◆ Work instruction ◆
A faithful transcription of the entries below is required.
━━━ Records provided ━━━
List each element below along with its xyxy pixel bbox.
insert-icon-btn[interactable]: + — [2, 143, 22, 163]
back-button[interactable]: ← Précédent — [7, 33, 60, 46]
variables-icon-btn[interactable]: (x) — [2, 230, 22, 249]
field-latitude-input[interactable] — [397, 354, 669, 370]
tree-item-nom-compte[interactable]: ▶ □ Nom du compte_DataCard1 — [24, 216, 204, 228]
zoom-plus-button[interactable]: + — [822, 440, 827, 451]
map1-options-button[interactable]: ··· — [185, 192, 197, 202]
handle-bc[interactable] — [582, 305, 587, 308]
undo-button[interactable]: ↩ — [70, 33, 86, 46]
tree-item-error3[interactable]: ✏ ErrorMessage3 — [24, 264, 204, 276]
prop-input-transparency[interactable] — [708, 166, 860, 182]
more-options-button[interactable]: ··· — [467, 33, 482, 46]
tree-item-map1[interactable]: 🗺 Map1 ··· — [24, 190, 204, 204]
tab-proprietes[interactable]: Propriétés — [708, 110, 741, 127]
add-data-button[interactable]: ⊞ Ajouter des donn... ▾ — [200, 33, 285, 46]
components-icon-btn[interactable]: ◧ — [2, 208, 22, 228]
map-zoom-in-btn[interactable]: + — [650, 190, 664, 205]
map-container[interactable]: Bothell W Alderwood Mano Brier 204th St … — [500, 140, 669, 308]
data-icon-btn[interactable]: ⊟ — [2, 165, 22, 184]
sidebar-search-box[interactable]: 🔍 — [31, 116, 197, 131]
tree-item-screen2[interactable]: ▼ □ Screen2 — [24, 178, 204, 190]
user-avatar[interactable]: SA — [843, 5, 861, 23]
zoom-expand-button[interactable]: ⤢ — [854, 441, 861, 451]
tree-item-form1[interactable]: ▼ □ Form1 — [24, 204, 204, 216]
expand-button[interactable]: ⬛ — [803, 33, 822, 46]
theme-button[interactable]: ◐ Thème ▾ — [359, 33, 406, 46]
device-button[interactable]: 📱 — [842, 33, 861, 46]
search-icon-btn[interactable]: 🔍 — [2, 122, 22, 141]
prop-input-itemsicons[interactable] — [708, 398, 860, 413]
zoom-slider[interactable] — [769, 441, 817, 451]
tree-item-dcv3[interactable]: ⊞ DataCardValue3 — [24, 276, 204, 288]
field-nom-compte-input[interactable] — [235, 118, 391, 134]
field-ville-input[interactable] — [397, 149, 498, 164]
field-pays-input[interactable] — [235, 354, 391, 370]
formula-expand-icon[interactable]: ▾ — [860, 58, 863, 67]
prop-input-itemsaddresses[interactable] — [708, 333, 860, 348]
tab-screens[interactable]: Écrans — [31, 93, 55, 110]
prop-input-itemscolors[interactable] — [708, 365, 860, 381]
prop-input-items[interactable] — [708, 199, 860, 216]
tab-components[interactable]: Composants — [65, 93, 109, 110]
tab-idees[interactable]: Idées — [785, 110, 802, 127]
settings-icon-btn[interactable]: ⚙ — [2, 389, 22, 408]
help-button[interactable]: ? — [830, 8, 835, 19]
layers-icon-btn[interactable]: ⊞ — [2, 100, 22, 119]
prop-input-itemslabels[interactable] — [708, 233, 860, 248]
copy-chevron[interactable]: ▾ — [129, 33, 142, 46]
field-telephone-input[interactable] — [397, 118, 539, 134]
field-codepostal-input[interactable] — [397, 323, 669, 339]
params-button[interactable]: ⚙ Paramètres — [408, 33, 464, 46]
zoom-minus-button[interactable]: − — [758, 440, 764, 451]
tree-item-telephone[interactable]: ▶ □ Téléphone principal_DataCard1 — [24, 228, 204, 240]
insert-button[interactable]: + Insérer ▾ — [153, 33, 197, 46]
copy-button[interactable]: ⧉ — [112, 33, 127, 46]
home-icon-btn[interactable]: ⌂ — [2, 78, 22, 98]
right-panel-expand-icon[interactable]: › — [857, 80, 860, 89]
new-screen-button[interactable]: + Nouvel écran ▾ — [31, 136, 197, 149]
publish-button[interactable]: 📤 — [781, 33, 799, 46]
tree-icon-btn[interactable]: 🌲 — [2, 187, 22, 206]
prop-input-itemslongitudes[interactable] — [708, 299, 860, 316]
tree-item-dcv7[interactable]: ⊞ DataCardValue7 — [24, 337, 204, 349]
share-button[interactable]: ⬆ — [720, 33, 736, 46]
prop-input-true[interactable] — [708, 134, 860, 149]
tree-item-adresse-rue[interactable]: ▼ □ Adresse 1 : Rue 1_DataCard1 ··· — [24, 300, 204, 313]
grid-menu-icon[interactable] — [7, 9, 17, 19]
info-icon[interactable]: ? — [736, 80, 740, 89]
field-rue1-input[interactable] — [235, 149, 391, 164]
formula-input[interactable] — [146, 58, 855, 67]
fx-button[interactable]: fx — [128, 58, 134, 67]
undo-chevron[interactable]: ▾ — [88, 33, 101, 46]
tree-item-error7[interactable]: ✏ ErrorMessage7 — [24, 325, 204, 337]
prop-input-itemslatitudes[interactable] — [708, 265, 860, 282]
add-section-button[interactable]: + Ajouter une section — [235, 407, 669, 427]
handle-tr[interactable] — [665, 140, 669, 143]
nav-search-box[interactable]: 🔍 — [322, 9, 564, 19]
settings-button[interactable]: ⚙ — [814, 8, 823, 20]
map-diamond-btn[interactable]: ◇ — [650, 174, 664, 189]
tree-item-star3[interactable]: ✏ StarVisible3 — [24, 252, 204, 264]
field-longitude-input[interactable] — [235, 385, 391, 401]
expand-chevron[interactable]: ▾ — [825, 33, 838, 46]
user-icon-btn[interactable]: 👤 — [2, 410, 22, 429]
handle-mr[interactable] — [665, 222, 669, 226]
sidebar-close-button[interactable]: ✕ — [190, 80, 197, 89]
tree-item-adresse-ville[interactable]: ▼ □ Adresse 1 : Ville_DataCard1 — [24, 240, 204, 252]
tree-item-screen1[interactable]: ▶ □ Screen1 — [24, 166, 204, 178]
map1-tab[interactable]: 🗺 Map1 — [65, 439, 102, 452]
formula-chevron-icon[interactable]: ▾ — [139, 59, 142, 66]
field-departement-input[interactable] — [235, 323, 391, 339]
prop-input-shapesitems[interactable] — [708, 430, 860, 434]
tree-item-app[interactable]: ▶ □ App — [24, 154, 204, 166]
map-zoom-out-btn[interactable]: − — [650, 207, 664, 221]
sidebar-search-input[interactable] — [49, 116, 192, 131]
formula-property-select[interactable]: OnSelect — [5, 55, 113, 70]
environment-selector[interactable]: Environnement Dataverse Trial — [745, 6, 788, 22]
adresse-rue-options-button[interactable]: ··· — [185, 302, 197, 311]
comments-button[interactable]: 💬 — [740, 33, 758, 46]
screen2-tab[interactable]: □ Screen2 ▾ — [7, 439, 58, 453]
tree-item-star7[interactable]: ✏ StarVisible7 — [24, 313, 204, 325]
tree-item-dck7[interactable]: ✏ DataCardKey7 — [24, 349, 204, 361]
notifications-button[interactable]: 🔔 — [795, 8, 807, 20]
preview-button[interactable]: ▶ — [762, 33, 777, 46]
━━━
◆ Written answer ◆
List each element below along with its xyxy pixel bbox.
insert-icon-btn[interactable]: + — [2, 143, 22, 163]
back-button[interactable]: ← Précédent — [7, 33, 60, 46]
variables-icon-btn[interactable]: (x) — [2, 230, 22, 249]
field-latitude-input[interactable] — [397, 354, 669, 370]
tree-item-nom-compte[interactable]: ▶ □ Nom du compte_DataCard1 — [24, 216, 204, 228]
zoom-plus-button[interactable]: + — [822, 440, 827, 451]
map1-options-button[interactable]: ··· — [185, 192, 197, 202]
handle-bc[interactable] — [582, 305, 587, 308]
undo-button[interactable]: ↩ — [70, 33, 86, 46]
tree-item-error3[interactable]: ✏ ErrorMessage3 — [24, 264, 204, 276]
prop-input-transparency[interactable] — [708, 166, 860, 182]
more-options-button[interactable]: ··· — [467, 33, 482, 46]
tree-item-map1[interactable]: 🗺 Map1 ··· — [24, 190, 204, 204]
tab-proprietes[interactable]: Propriétés — [708, 110, 741, 127]
add-data-button[interactable]: ⊞ Ajouter des donn... ▾ — [200, 33, 285, 46]
components-icon-btn[interactable]: ◧ — [2, 208, 22, 228]
map-zoom-in-btn[interactable]: + — [650, 190, 664, 205]
map-container[interactable]: Bothell W Alderwood Mano Brier 204th St … — [500, 140, 669, 308]
data-icon-btn[interactable]: ⊟ — [2, 165, 22, 184]
sidebar-search-box[interactable]: 🔍 — [31, 116, 197, 131]
tree-item-screen2[interactable]: ▼ □ Screen2 — [24, 178, 204, 190]
user-avatar[interactable]: SA — [843, 5, 861, 23]
zoom-expand-button[interactable]: ⤢ — [854, 441, 861, 451]
tree-item-form1[interactable]: ▼ □ Form1 — [24, 204, 204, 216]
expand-button[interactable]: ⬛ — [803, 33, 822, 46]
theme-button[interactable]: ◐ Thème ▾ — [359, 33, 406, 46]
device-button[interactable]: 📱 — [842, 33, 861, 46]
search-icon-btn[interactable]: 🔍 — [2, 122, 22, 141]
prop-input-itemsicons[interactable] — [708, 398, 860, 413]
zoom-slider[interactable] — [769, 441, 817, 451]
tree-item-dcv3[interactable]: ⊞ DataCardValue3 — [24, 276, 204, 288]
field-nom-compte-input[interactable] — [235, 118, 391, 134]
field-ville-input[interactable] — [397, 149, 498, 164]
field-pays-input[interactable] — [235, 354, 391, 370]
formula-expand-icon[interactable]: ▾ — [860, 58, 863, 67]
prop-input-itemsaddresses[interactable] — [708, 333, 860, 348]
tab-screens[interactable]: Écrans — [31, 93, 55, 110]
prop-input-itemscolors[interactable] — [708, 365, 860, 381]
prop-input-items[interactable] — [708, 199, 860, 216]
tab-components[interactable]: Composants — [65, 93, 109, 110]
tab-idees[interactable]: Idées — [785, 110, 802, 127]
settings-icon-btn[interactable]: ⚙ — [2, 389, 22, 408]
help-button[interactable]: ? — [830, 8, 835, 19]
layers-icon-btn[interactable]: ⊞ — [2, 100, 22, 119]
prop-input-itemslabels[interactable] — [708, 233, 860, 248]
copy-chevron[interactable]: ▾ — [129, 33, 142, 46]
field-telephone-input[interactable] — [397, 118, 539, 134]
field-codepostal-input[interactable] — [397, 323, 669, 339]
params-button[interactable]: ⚙ Paramètres — [408, 33, 464, 46]
zoom-minus-button[interactable]: − — [758, 440, 764, 451]
tree-item-telephone[interactable]: ▶ □ Téléphone principal_DataCard1 — [24, 228, 204, 240]
insert-button[interactable]: + Insérer ▾ — [153, 33, 197, 46]
copy-button[interactable]: ⧉ — [112, 33, 127, 46]
home-icon-btn[interactable]: ⌂ — [2, 78, 22, 98]
right-panel-expand-icon[interactable]: › — [857, 80, 860, 89]
new-screen-button[interactable]: + Nouvel écran ▾ — [31, 136, 197, 149]
publish-button[interactable]: 📤 — [781, 33, 799, 46]
tree-icon-btn[interactable]: 🌲 — [2, 187, 22, 206]
prop-input-itemslongitudes[interactable] — [708, 299, 860, 316]
tree-item-dcv7[interactable]: ⊞ DataCardValue7 — [24, 337, 204, 349]
share-button[interactable]: ⬆ — [720, 33, 736, 46]
prop-input-true[interactable] — [708, 134, 860, 149]
tree-item-adresse-rue[interactable]: ▼ □ Adresse 1 : Rue 1_DataCard1 ··· — [24, 300, 204, 313]
grid-menu-icon[interactable] — [7, 9, 17, 19]
info-icon[interactable]: ? — [736, 80, 740, 89]
field-rue1-input[interactable] — [235, 149, 391, 164]
formula-input[interactable] — [146, 58, 855, 67]
fx-button[interactable]: fx — [128, 58, 134, 67]
undo-chevron[interactable]: ▾ — [88, 33, 101, 46]
tree-item-error7[interactable]: ✏ ErrorMessage7 — [24, 325, 204, 337]
prop-input-itemslatitudes[interactable] — [708, 265, 860, 282]
add-section-button[interactable]: + Ajouter une section — [235, 407, 669, 427]
handle-tr[interactable] — [665, 140, 669, 143]
nav-search-box[interactable]: 🔍 — [322, 9, 564, 19]
settings-button[interactable]: ⚙ — [814, 8, 823, 20]
map-diamond-btn[interactable]: ◇ — [650, 174, 664, 189]
tree-item-star3[interactable]: ✏ StarVisible3 — [24, 252, 204, 264]
field-longitude-input[interactable] — [235, 385, 391, 401]
expand-chevron[interactable]: ▾ — [825, 33, 838, 46]
user-icon-btn[interactable]: 👤 — [2, 410, 22, 429]
handle-mr[interactable] — [665, 222, 669, 226]
sidebar-close-button[interactable]: ✕ — [190, 80, 197, 89]
tree-item-adresse-ville[interactable]: ▼ □ Adresse 1 : Ville_DataCard1 — [24, 240, 204, 252]
tree-item-screen1[interactable]: ▶ □ Screen1 — [24, 166, 204, 178]
map1-tab[interactable]: 🗺 Map1 — [65, 439, 102, 452]
formula-chevron-icon[interactable]: ▾ — [139, 59, 142, 66]
field-departement-input[interactable] — [235, 323, 391, 339]
prop-input-shapesitems[interactable] — [708, 430, 860, 434]
tree-item-app[interactable]: ▶ □ App — [24, 154, 204, 166]
map-zoom-out-btn[interactable]: − — [650, 207, 664, 221]
sidebar-search-input[interactable] — [49, 116, 192, 131]
formula-property-select[interactable]: OnSelect — [5, 55, 113, 70]
environment-selector[interactable]: Environnement Dataverse Trial — [745, 6, 788, 22]
adresse-rue-options-button[interactable]: ··· — [185, 302, 197, 311]
comments-button[interactable]: 💬 — [740, 33, 758, 46]
screen2-tab[interactable]: □ Screen2 ▾ — [7, 439, 58, 453]
tree-item-star7[interactable]: ✏ StarVisible7 — [24, 313, 204, 325]
tree-item-dck7[interactable]: ✏ DataCardKey7 — [24, 349, 204, 361]
notifications-button[interactable]: 🔔 — [795, 8, 807, 20]
preview-button[interactable]: ▶ — [762, 33, 777, 46]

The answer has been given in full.